Il a fallu une bonne décennie à la Commission européenne pour véritablement agir contre le gouvernement kleptocrate et despotique de Viktor Orbán. Après un coup de pression du parlement européen qui, dans un rapport publié jeudi dernier, a qualifié la Hongrie de « régime hybride d’autocratie électorale » et pointé « l’inaction de l’UE [qui] a aggravé les choses », l’exécutif de l’UE a menacé dimanche Budapest de geler plusieurs milliards d’euros de fonds dits de cohésion. C’est ce que demande de longue date l’opposition en Hongrie, marginalisée et impotente à domicile, qui constate à quel point cet argent européen est le carburant du système clientéliste mis en place par le Fidesz.
Encore que rien n’est fait.

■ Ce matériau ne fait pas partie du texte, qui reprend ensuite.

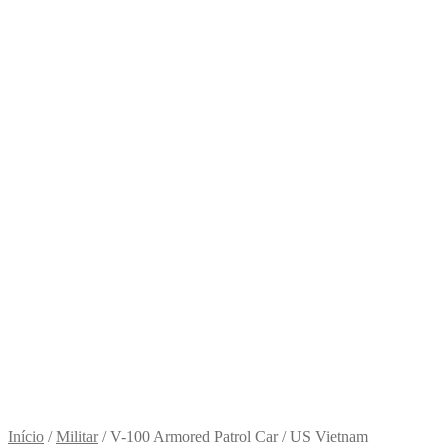
Início
/
Militar
/
V-100 Armored Patrol Car / US Vietnam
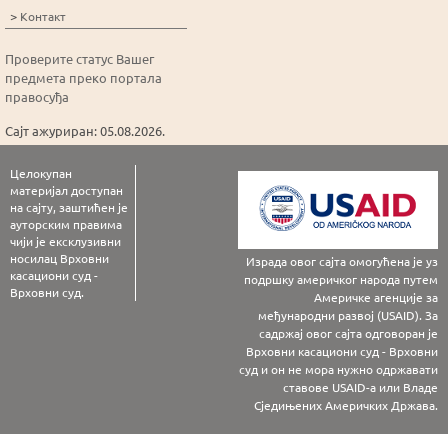
>
Контакт
Проверите статус Вашег
предмета преко портала
правосуђа
Сајт ажуриран: 05.08.2026.
Целокупан
материјал доступан
на сајту, заштићен је
ауторским правима
чији је ексклузивни
носилац Врховни
Израда овог сајта омогућена је уз
касациони суд -
подршку америчког народа путем
Врховни суд.
Америчке агенције за
међународни развој (USAID). За
садржај овог сајта одговоран је
Врховни касациони суд - Врховни
суд и он не мора нужно одржавати
ставове USAID-а или Владе
Сједињених Америчких Држава.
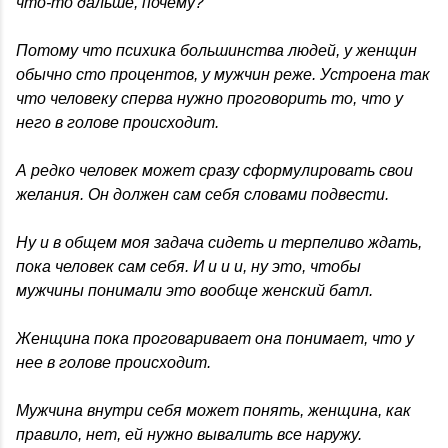
что-то дальше, почему?
Потому что психика большинства людей, у женщин
обычно сто процентов, у мужчин реже. Устроена так
что человеку сперва нужно проговорить то, что у
него в голове происходит.
А редко человек может сразу сформулировать свои
желания. Он должен сам себя словами подвести.
Ну и в общем моя задача сидеть и терпеливо ждать,
пока человек сам себя. И и и и, ну это, чтобы
мужчины понимали это вообще женский батл.
Женщина пока проговаривает она понимает, что у
нее в голове происходит.
Мужчина внутри себя может понять, женщина, как
правило, нет, ей нужно вывалить все наружу.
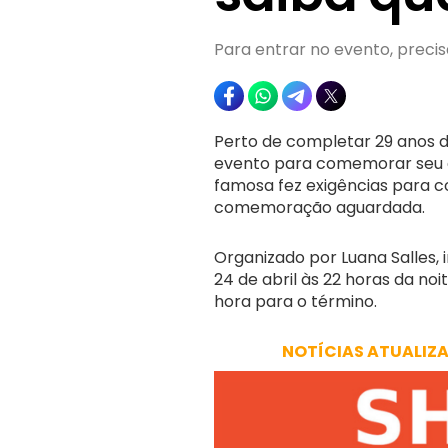
Para entrar no evento, preci
Perto de completar 29 anos d
evento para comemorar seu an
famosa fez exigências para 
comemoração aguardada.
Organizado por Luana Salles, 
24 de abril às 22 horas da no
hora para o término.
NOTÍCIAS ATUALIZ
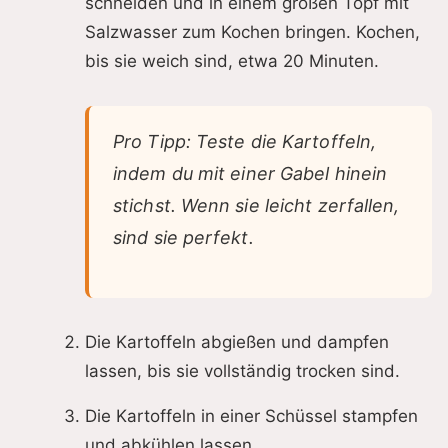
schneiden und in einem großen Topf mit
Salzwasser zum Kochen bringen. Kochen,
bis sie weich sind, etwa 20 Minuten.
Pro Tipp: Teste die Kartoffeln,
indem du mit einer Gabel hinein
stichst. Wenn sie leicht zerfallen,
sind sie perfekt.
Die Kartoffeln abgießen und dampfen
lassen, bis sie vollständig trocken sind.
Die Kartoffeln in einer Schüssel stampfen
und abkühlen lassen.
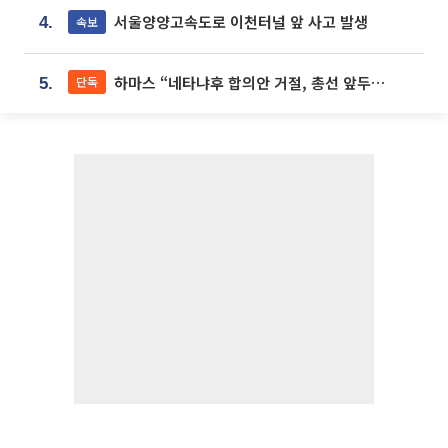
서울양양고속도로 이천터널 앞 사고 발생
속보
4.
하마스 “네타냐후 합의안 거절, 총선 앞두고 시간 끌기”
단독
5.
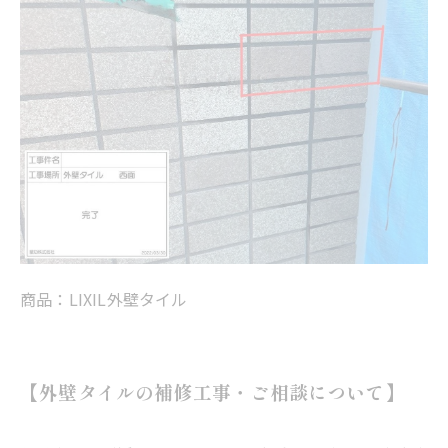
商品：LIXIL外壁タイル
【外壁タイルの補修工事・ご相談について】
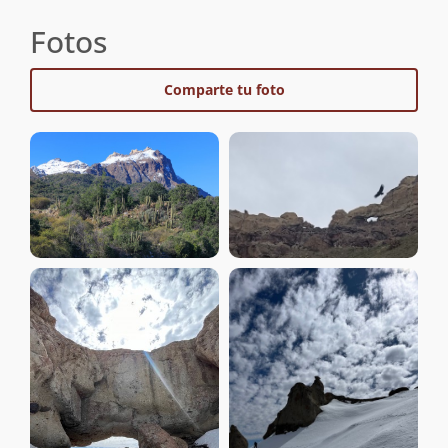
Fotos
Comparte tu foto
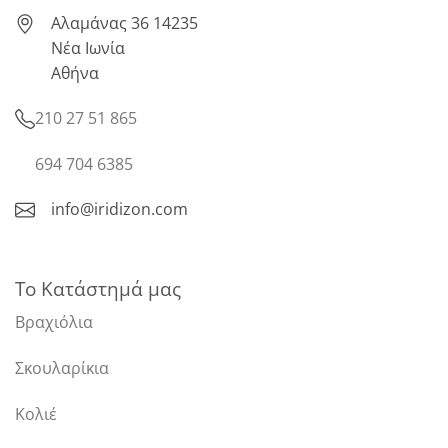
Αλαμάνας 36 14235
Νέα Ιωνία
Αθήνα
210 27 51 865
694 704 6385
info@iridizon.com
Το Κατάστημά μας
Βραχιόλια
Σκουλαρίκια
Κολιέ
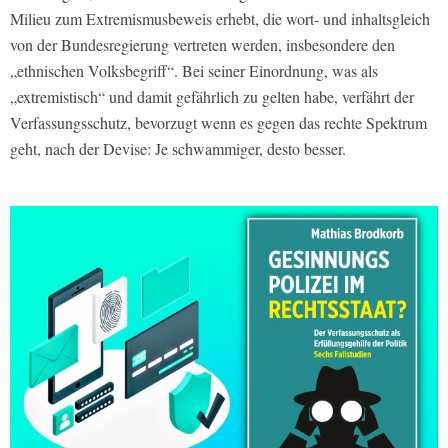
Milieu zum Extremismusbeweis erhebt, die wort- und inhaltsgleich
von der Bundesregierung vertreten werden, insbesondere den
„ethnischen Volksbegriff“. Bei seiner Einordnung, was als
„extremistisch“ und damit gefährlich zu gelten habe, verfährt der
Verfassungsschutz, bevorzugt wenn es gegen das rechte Spektrum
geht, nach der Devise: Je schwammiger, desto besser.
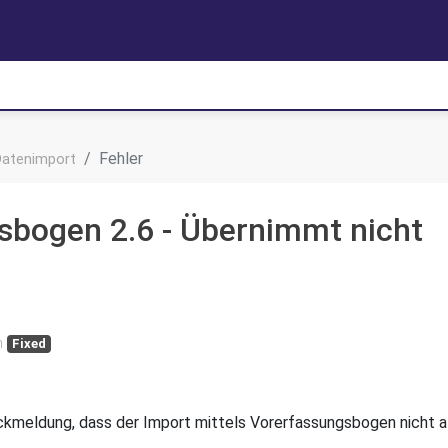
Fehler
Datenimport
sbogen 2.6 - Übernimmt nicht
n
Fixed
ückmeldung, dass der Import mittels Vorerfassungsbogen nicht a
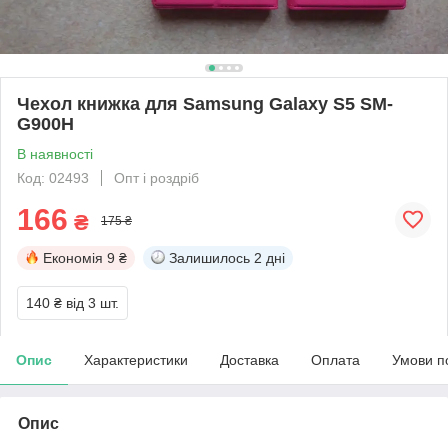
Чехол книжка для Samsung Galaxy S5 SM-
G900H
В наявності
Код: 02493
Опт і роздріб
166
₴
175 ₴
Економія
9 ₴
Залишилось
2 дні
140 ₴
від 3 шт.
Опис
Характеристики
Доставка
Оплата
Умови п
Опис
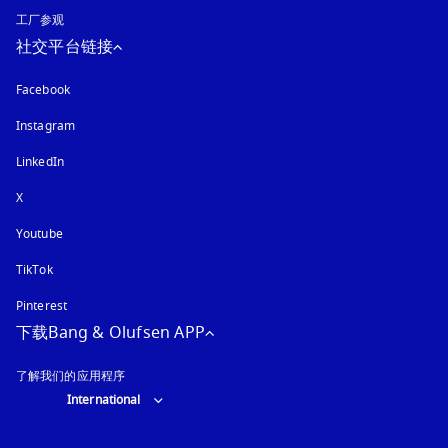
工厂参观
社交平台链接
Facebook
Instagram
在新选项卡中打开
LinkedIn
X
Youtube
在新选项卡中打开
TikTok
Pinterest
下载Bang & Olufsen APP
了解我们的应用程序
Select country and language
:
International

La Commission peut encore discrètement enterrer la hache de guerre avec Budapest, en se contentant de mesures cosmétiques qui ne garantiront pas vraiment que les fonds du nouveau budget européen seront mieux utilisés. En dépit du discours offensif de la présidente de la Commission, Ursula von der Leyen, sur l’état de l’Union mercredi, promettant de lutter contre la corruption et de protéger le budget grâce au mécanisme de conditionnalité, la méfiance reste de mise en Hongrie, chez les opposants d’Orbán. « C’est un pas dans la bonne direction, mais je dois dire que je suis très inquiète par les transactions en coulisses très opaques que la Commission conduit avec le gouvernement hongrois », a prévenu Katalin Cseh, eurodéputée hongroise de Renew.

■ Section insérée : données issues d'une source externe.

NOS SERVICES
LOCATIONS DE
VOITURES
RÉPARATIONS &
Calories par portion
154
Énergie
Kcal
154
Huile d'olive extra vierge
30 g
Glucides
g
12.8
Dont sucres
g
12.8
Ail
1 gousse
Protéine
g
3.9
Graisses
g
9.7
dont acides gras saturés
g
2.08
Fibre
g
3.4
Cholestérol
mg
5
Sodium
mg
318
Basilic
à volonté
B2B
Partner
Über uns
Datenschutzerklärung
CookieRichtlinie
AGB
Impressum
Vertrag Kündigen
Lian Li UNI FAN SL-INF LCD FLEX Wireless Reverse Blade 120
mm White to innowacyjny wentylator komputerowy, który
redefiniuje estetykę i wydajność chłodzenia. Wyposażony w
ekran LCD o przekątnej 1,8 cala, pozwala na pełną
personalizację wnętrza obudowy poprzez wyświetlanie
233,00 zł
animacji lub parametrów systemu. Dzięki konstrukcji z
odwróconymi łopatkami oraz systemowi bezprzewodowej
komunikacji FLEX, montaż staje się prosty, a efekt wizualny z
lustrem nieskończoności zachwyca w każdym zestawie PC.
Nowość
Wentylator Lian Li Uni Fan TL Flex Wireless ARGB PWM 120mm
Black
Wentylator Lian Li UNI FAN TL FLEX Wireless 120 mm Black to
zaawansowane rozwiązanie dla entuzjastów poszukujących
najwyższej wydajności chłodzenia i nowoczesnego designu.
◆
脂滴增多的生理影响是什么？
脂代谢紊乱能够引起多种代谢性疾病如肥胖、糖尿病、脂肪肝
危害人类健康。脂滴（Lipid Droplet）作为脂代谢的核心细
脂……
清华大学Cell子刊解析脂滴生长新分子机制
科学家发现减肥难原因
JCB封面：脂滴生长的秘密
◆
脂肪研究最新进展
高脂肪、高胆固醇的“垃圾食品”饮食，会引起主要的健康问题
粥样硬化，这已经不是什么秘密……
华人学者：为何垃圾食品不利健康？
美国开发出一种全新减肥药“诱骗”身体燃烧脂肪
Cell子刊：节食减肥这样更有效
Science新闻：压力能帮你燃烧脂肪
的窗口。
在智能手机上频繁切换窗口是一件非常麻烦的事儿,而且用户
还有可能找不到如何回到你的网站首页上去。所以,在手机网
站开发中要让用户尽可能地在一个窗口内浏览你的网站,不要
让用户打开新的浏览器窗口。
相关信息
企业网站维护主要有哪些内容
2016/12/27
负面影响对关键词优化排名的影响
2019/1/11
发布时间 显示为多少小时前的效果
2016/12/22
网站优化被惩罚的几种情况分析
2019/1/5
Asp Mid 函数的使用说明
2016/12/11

A Budapest, on ne doute pas vraiment que les fonds seront versés, tôt ou tard.
Il y a de bonnes raisons à cette méfiance : Orbán, disciple et protégé d’Helmut Kohl en son temps, a toujours bénéficié de la grande mansuétude et de la protection d’Angela Merkel, qui était allée jusqu’à se féliciter de la bonne utilisation des fonds européens en Hongrie (!) ; la Hongrie d’Orbán est un paradis fiscal à seulement huit heures de route de la Bavière, où s’ébattent les plus grands constructeurs automobiles allemands (Audi, Mercedes et BMW), qui ont tout intérêt à ce que de l’argent frais entre dans le pays, et possèdent de puissants leviers politiques ; Enfin, Ursula von der Leyen est redevable à Viktor Orbán, à qui elle doit en partie son poste (il avait fait chuter son concurrent Manfred Weber).
Les Européens de l’Est ne sont pas les profiteurs de l’Union !

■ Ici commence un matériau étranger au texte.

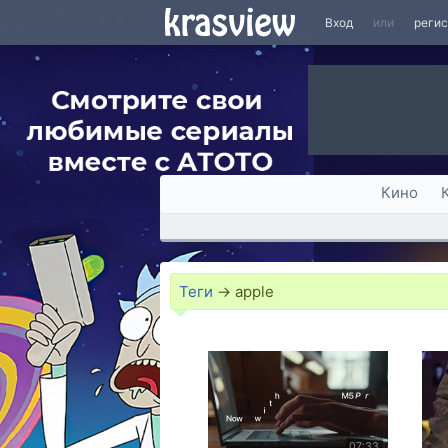
Вход
или
реги
Кино
Теги
→
apple
07:33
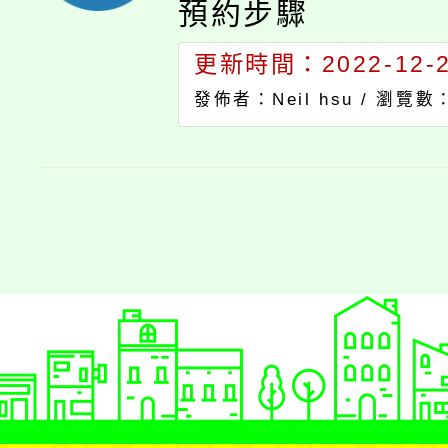
預約步驟
更新時間：2022-12-27
發佈者：Neil hsu /
瀏覽數：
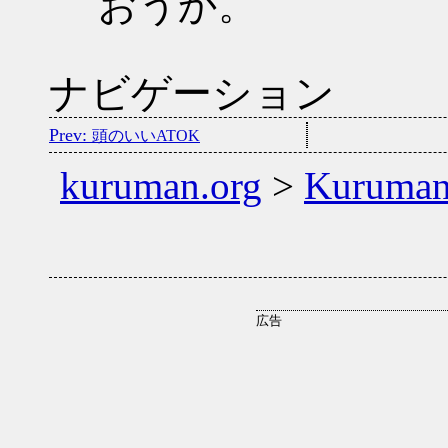
おうか。
ナビゲーション
頭のいいATOK
kuruman.org
>
Kuruma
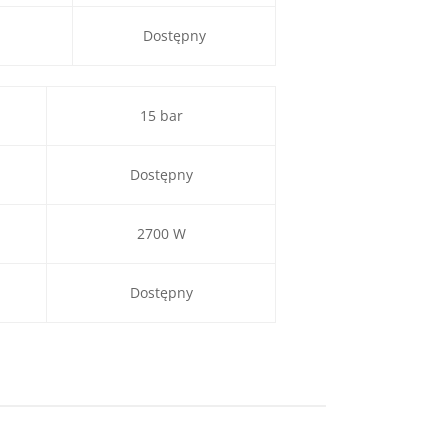
Dostępny
15 bar
Dostępny
2700 W
Dostępny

A Budapest, on ne doute pas vraiment que les fonds seront versés tôt ou tard. L’autre députée libérale hongroise de Momentum, Anna Donáth, pense que le gouvernement va mettre en place les mesures de lutte contre la corruption et la fraude demandées par Bruxelles, mais prévient que celles-ci « ne vont pas ébranler le cœur du système » et que, au final, c’est aux Hongrois qu’il revient de changer le régime.